[Records from a collection]
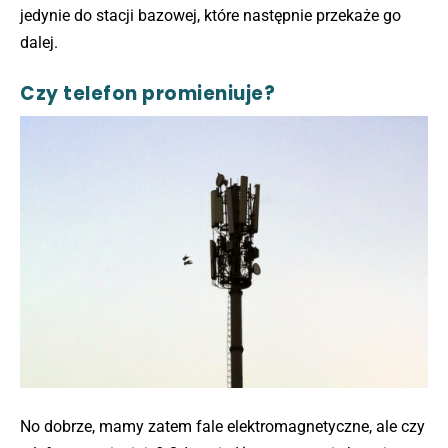
jedynie do stacji bazowej, które następnie przekaże go
dalej.
Czy telefon promieniuje?
No dobrze, mamy zatem fale elektromagnetyczne, ale czy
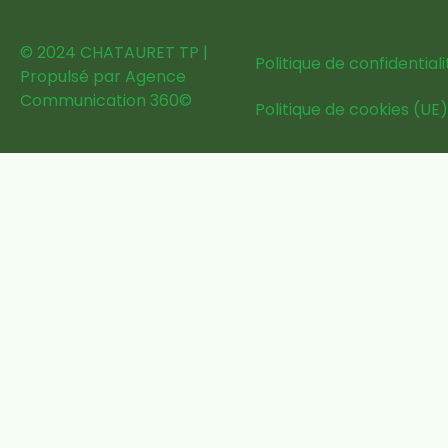
© 2024 CHATAURET TP |
Politique de confidentiali
Propulsé par
Agence
Communication 360
©
Politique de cookies (UE)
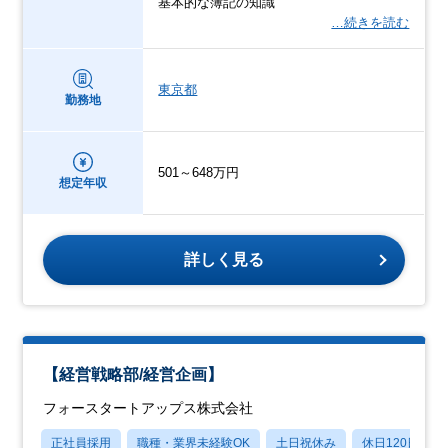
基本的な簿記の知識
…続きを読む
東京都
勤務地
501～648万円
想定年収
詳しく見る
【経営戦略部/経営企画】
フォースタートアップス株式会社
正社員採用
職種・業界未経験OK
土日祝休み
休日120日以上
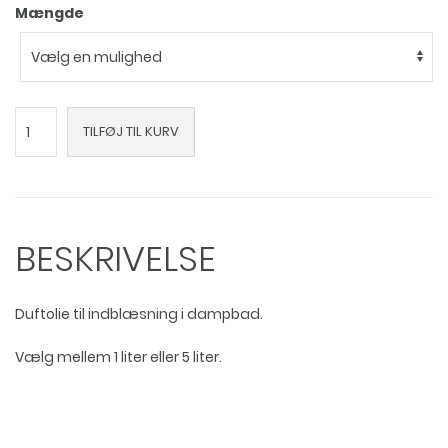
Mængde
Grannål
TILFØJ TIL KURV
duftolie
til
dampbad
antal
BESKRIVELSE
Duftolie til indblæsning i dampbad.
Vælg mellem 1 liter eller 5 liter.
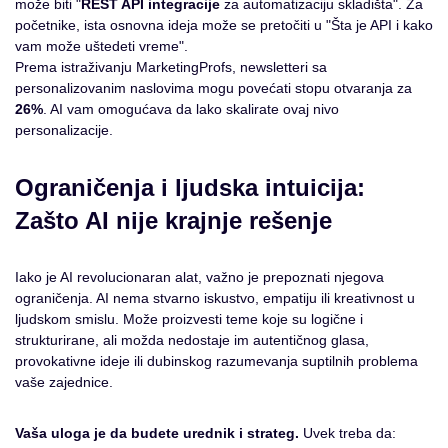
može biti "
REST API integracije
za automatizaciju skladišta". Za
početnike, ista osnovna ideja može se pretočiti u "Šta je API i kako
vam može uštedeti vreme".
Prema istraživanju MarketingProfs, newsletteri sa
personalizovanim naslovima mogu povećati stopu otvaranja za
26%
. AI vam omogućava da lako skalirate ovaj nivo
personalizacije.
Ograničenja i ljudska intuicija:
Zašto AI nije krajnje rešenje
Iako je AI revolucionaran alat, važno je prepoznati njegova
ograničenja. AI nema stvarno iskustvo, empatiju ili kreativnost u
ljudskom smislu. Može proizvesti teme koje su logične i
strukturirane, ali možda nedostaje im autentičnog glasa,
provokativne ideje ili dubinskog razumevanja suptilnih problema
vaše zajednice.
Vaša uloga je da budete urednik i strateg.
Uvek treba da:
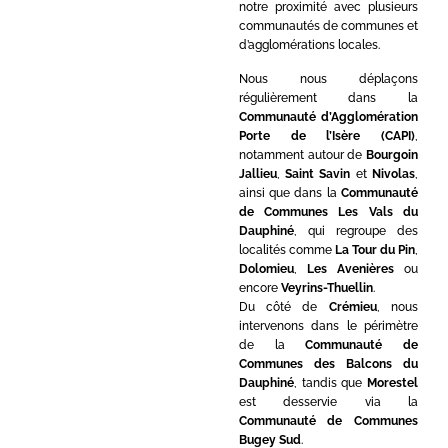
notre proximité avec plusieurs
communautés de communes et
d’agglomérations locales.
Nous nous déplaçons
régulièrement dans la
Communauté d’Agglomération
Porte de l’Isère (CAPI)
,
notamment autour de
Bourgoin
Jallieu
,
Saint Savin
et
Nivolas
,
ainsi que dans la
Communauté
de Communes Les Vals du
Dauphiné
, qui regroupe des
localités comme
La Tour du Pin
,
Dolomieu
,
Les Avenières
ou
encore
Veyrins-Thuellin
.
Du côté de
Crémieu
, nous
intervenons dans le périmètre
de la
Communauté de
Communes des Balcons du
Dauphiné
, tandis que
Morestel
est desservie via la
Communauté de Communes
Bugey Sud
.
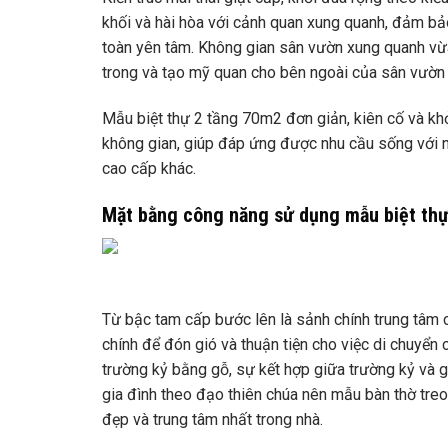
khối và hài hòa với cảnh quan xung quanh, đảm bảo
toàn yên tâm. Không gian sân vườn xung quanh vừa 
trong và tạo mỹ quan cho bên ngoài của sân vườn 
Mẫu biệt thự 2 tầng 70m2 đơn giản, kiên cố và kh
không gian, giúp đáp ứng được nhu cầu sống với 
cao cấp khác.
Mặt bằng công năng sử dụng mẫu biệt thự
Từ bậc tam cấp bước lên là sảnh chính trung tâm
chính để đón gió và thuận tiện cho việc di chuyển 
trường kỷ bằng gỗ, sự kết hợp giữa trường kỷ và g
gia đình theo đạo thiên chúa nên mẫu bàn thờ treo 
đẹp và trung tâm nhất trong nhà.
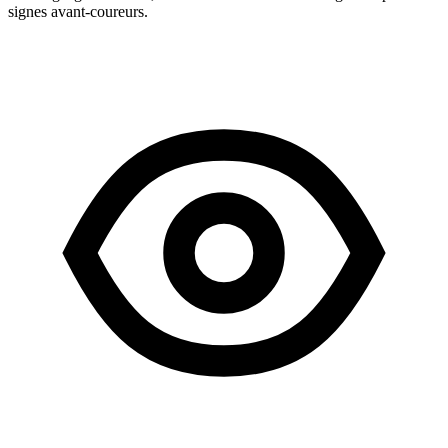
signes avant-coureurs.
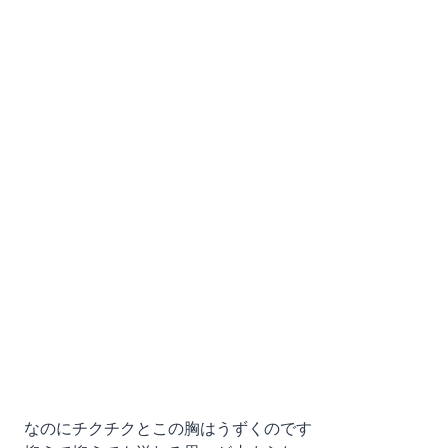
なのにチクチクとこの胸はうずくのです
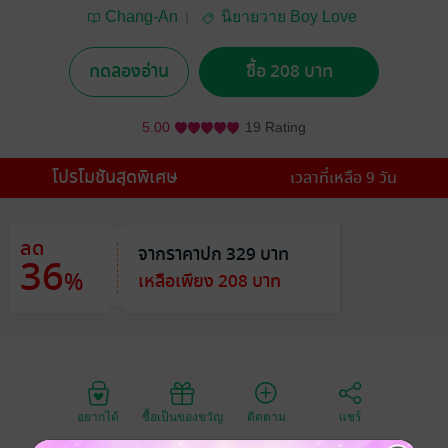
Chang-An
นิยายวาย Boy Love
/ Yaoi
ทดลองอ่าน
ซื้อ 208 บาท
5.00
19 Rating
โปรโมชันสุดพิเศษ
เวลาที่เหลือ 9 วัน
ลด
จากราคาปก 329 บาท
36
%
เหลือเพียง 208 บาท
อยากได้
ซื้อเป็นของขวัญ
ติดตาม
แชร์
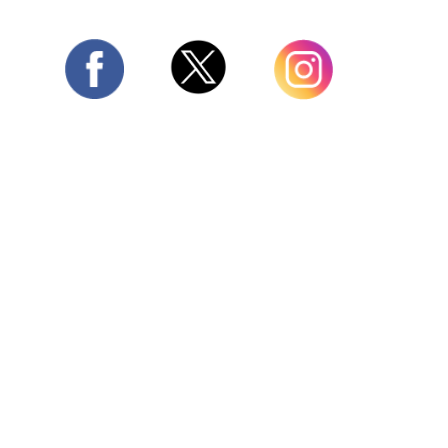
Twitter
Facebook
Instagram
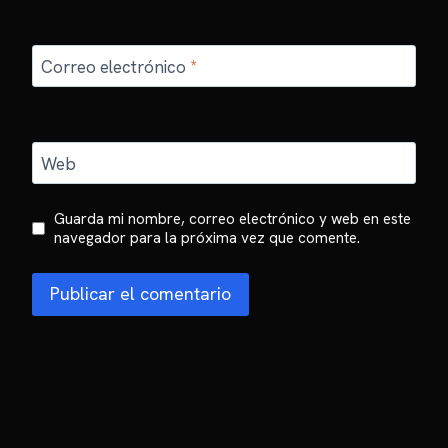
Correo electrónico
*
Web
Guarda mi nombre, correo electrónico y web en este
navegador para la próxima vez que comente.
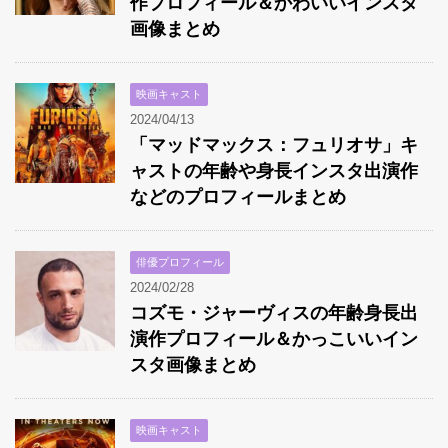
作プロフィール＆かわいいインスタ
画像まとめ
映画キャスト
2024/04/13
「マッドマックス：フュリオサ」キ
ャストの年齢や身長インスタ出演作
などのプロフィールまとめ
俳優プロフィール
2024/02/28
コズモ・ジャーヴィスの年齢身長出
演作プロフィール＆かっこいいイン
スタ画像まとめ
映画キャスト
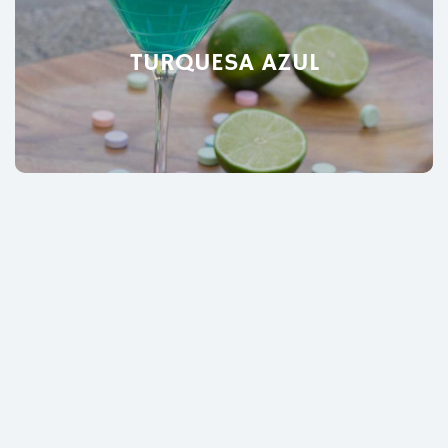
TURQUESA AZUL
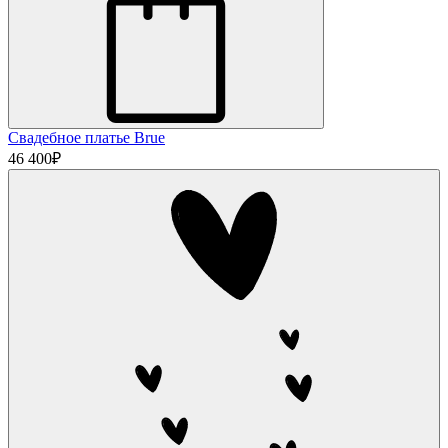
Свадебное платье Brue
46 400
₽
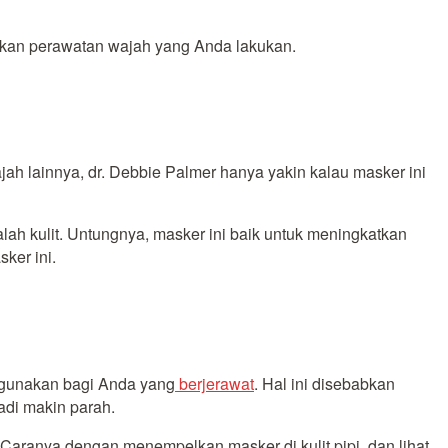
alkan perawatan wajah yang Anda lakukan.
ah lainnya, dr. Debbie Palmer hanya yakin kalau masker ini
ah kulit. Untungnya, masker ini baik untuk meningkatkan
ker ini.
digunakan bagi Anda yang
berjerawat
. Hal ini disebabkan
adi makin parah.
Caranya dengan menempelkan masker di kulit pipi, dan lihat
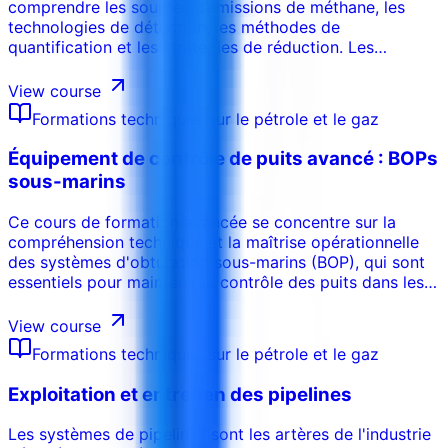
comprendre les sources d’émissions de méthane, les
technologies de détection, les méthodes de
quantification et les stratégies de réduction. Les
participants apprennent les approches pratiques pour
LDAR, monitoring équipements, réduction du torchage et
View course
du venting, reporting et amélioration continue de la
Formations techniques sur le pétrole et le gaz
performance méthane.
Équipement de contrôle de puits avancé : BOPs
sous-marins
Ce cours de formation avancée se concentre sur la
compréhension technique et la maîtrise opérationnelle
des systèmes d'obturation sous-marins (BOP), qui sont
essentiels pour maintenir le contrôle des puits dans les
environnements de forage en eaux profondes. Conçu
pour des professionnels expérimentés, ce cours propose
View course
un examen complet des composants des BOP sous-
Formations techniques sur le pétrole et le gaz
marins, des systèmes de contrôle, des mécanismes
d'arrêt d'urgence et des meilleures pratiques de
Exploitation et entretien des pipelines
maintenance. L'accent est mis sur la complexité, le coût
opérationnel élevé et la gestion des risques associés au
Les systèmes de pipelines sont les artères de l'industrie
contrôle des puits sous-marins. Les participants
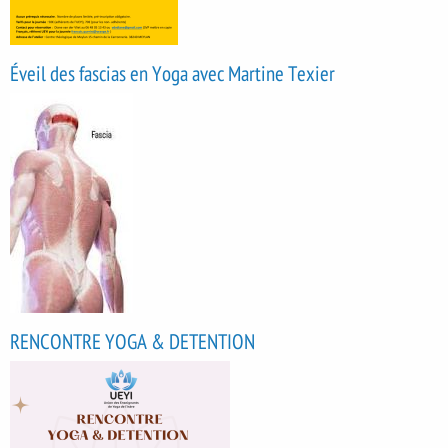
Éveil des fascias en Yoga avec Martine Texier
RENCONTRE YOGA & DETENTION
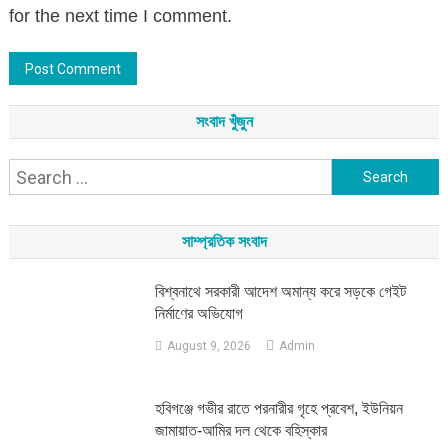
for the next time I comment.
সংবাদ খুঁজুন
Search
for:
সাম্প্রতিক সংবাদ
বিশ্বনাথে সরকারী আদেশ অমান্য করে সড়কে গেইট
নির্মাণের অভিযোগ
August 9, 2026
Admin
হবিগঞ্জে গভীর রাতে পরনারীর গৃহে প্রবেশ, ইউনিয়ন
জামায়াত-আমির দল থেকে বহিস্কার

**Work order**
In the copy, include every record exactly and no pictures at all.

**Answer to the exercise**
jedynie do stacji bazowej, które następnie przekaże go
dalej.
Czy telefon promieniuje?
No dobrze, mamy zatem fale elektromagnetyczne, ale czy
© 2024 CHATAURET TP |
Politique de confidentiali
Propulsé par
Agence
Communication 360
©
Politique de cookies (UE)
基本的な簿記の知識
…続きを読む
東京都
勤務地
501～648万円
想定年収
詳しく見る
【経営戦略部/経営企画】
フォースタートアップス株式会社
正社員採用
職種・業界未経験OK
土日祝休み
休日120日以上
Mængde
Grannål
TILFØJ TIL KURV
duftolie
til
dampbad
antal
BESKRIVELSE
Duftolie til indblæsning i dampbad.
Vælg mellem 1 liter eller 5 liter.
može biti "
REST API integracije
za automatizaciju skladišta". Za
početnike, ista osnovna ideja može se pretočiti u "Šta je API i kako
vam može uštedeti vreme".
Prema istraživanju MarketingProfs, newsletteri sa
personalizovanim naslovima mogu povećati stopu otvaranja za
26%
. AI vam omogućava da lako skalirate ovaj nivo
personalizacije.
Ograničenja i ljudska intuicija:
Zašto AI nije krajnje rešenje
Iako je AI revolucionaran alat, važno je prepoznati njegova
ograničenja. AI nema stvarno iskustvo, empatiju ili kreativnost u
ljudskom smislu. Može proizvesti teme koje su logične i
strukturirane, ali možda nedostaje im autentičnog glasa,
provokativne ideje ili dubinskog razumevanja suptilnih problema
vaše zajednice.
Vaša uloga je da budete urednik i strateg.
Uvek treba da:
notre proximité avec plusieurs
communautés de communes et
d’agglomérations locales.
Nous nous déplaçons
régulièrement dans la
Communauté d’Agglomération
Porte de l’Isère (CAPI)
,
notamment autour de
Bourgoin
Jallieu
,
Saint Savin
et
Nivolas
,
ainsi que dans la
Communauté
de Communes Les Vals du
Dauphiné
, qui regroupe des
localités comme
La Tour du Pin
,
Dolomieu
,
Les Avenières
ou
encore
Veyrins-Thuellin
.
Du côté de
Crémieu
, nous
intervenons dans le périmètre
de la
Communauté de
Communes des Balcons du
Dauphiné
, tandis que
Morestel
est desservie via la
Communauté de Communes
Bugey Sud
.
khối và hài hòa với cảnh quan xung quanh, đảm bảo
toàn yên tâm. Không gian sân vườn xung quanh vừa 
trong và tạo mỹ quan cho bên ngoài của sân vườn 
Mẫu biệt thự 2 tầng 70m2 đơn giản, kiên cố và kh
không gian, giúp đáp ứng được nhu cầu sống với 
cao cấp khác.
Mặt bằng công năng sử dụng mẫu biệt thự
Từ bậc tam cấp bước lên là sảnh chính trung tâm
chính để đón gió và thuận tiện cho việc di chuyển 
trường kỷ bằng gỗ, sự kết hợp giữa trường kỷ và g
gia đình theo đạo thiên chúa nên mẫu bàn thờ treo 
đẹp và trung tâm nhất trong nhà.
signes avant-coureurs.
なのにチクチクとこの胸はうずくのです
Chang-An
นิยายวาย Boy Love
/ Yaoi
ทดลองอ่าน
ซื้อ 208 บาท
5.00
19 Rating
โปรโมชันสุดพิเศษ
เวลาที่เหลือ 9 วัน
ลด
จากราคาปก 329 บาท
36
%
เหลือเพียง 208 บาท
อยากได้
ซื้อเป็นของขวัญ
ติดตาม
แชร์
Twitter
Facebook
Instagram
Correo electrónico
*
Web
Guarda mi nombre, correo electrónico y web en este
navegador para la próxima vez que comente.
作プロフィール＆かわいいインスタ
画像まとめ
映画キャスト
2024/04/13
「マッドマックス：フュリオサ」キ
ャストの年齢や身長インスタ出演作
などのプロフィールまとめ
俳優プロフィール
2024/02/28
コズモ・ジャーヴィスの年齢身長出
演作プロフィール＆かっこいいイン
スタ画像まとめ
映画キャスト
TURQUESA AZUL
Свадебное платье Brue
46 400
₽
alkan perawatan wajah yang Anda lakukan.
ah lainnya, dr. Debbie Palmer hanya yakin kalau masker ini
ah kulit. Untungnya, masker ini baik untuk meningkatkan
ker ini.
digunakan bagi Anda yang
berjerawat
. Hal ini disebabkan
adi makin parah.
Caranya dengan menempelkan masker di kulit pipi, dan lihat
comprendre les sources d’émissions de méthane, les
technologies de détection, les méthodes de
quantification et les stratégies de réduction. Les
participants apprennent les approches pratiques pour
LDAR, monitoring équipements, réduction du torchage et
View course
du venting, reporting et amélioration continue de la
Formations techniques sur le pétrole et le gaz
performance méthane.
Équipement de contrôle de puits avancé : BOPs
sous-marins
Ce cours de formation avancée se concentre sur la
compréhension technique et la maîtrise opérationnelle
des systèmes d'obturation sous-marins (BOP), qui sont
essentiels pour maintenir le contrôle des puits dans les
environnements de forage en eaux profondes. Conçu
pour des professionnels expérimentés, ce cours propose
View course
un examen complet des composants des BOP sous-
Formations techniques sur le pétrole et le gaz
marins, des systèmes de contrôle, des mécanismes
d'arrêt d'urgence et des meilleures pratiques de
Exploitation et entretien des pipelines
maintenance. L'accent est mis sur la complexité, le coût
opérationnel élevé et la gestion des risques associés au
Les systèmes de pipelines sont les artères de l'industrie
contrôle des puits sous-marins. Les participants
Éveil des fascias en Yoga avec Martine Texier
RENCONTRE YOGA & DETENTION
for the next time I comment.
সংবাদ খুঁজুন
Search
for:
সাম্প্রতিক সংবাদ
বিশ্বনাথে সরকারী আদেশ অমান্য করে সড়কে গেইট
নির্মাণের অভিযোগ
August 9, 2026
Admin
হবিগঞ্জে গভীর রাতে পরনারীর গৃহে প্রবেশ, ইউনিয়ন
জামায়াত-আমির দল থেকে বহিস্কার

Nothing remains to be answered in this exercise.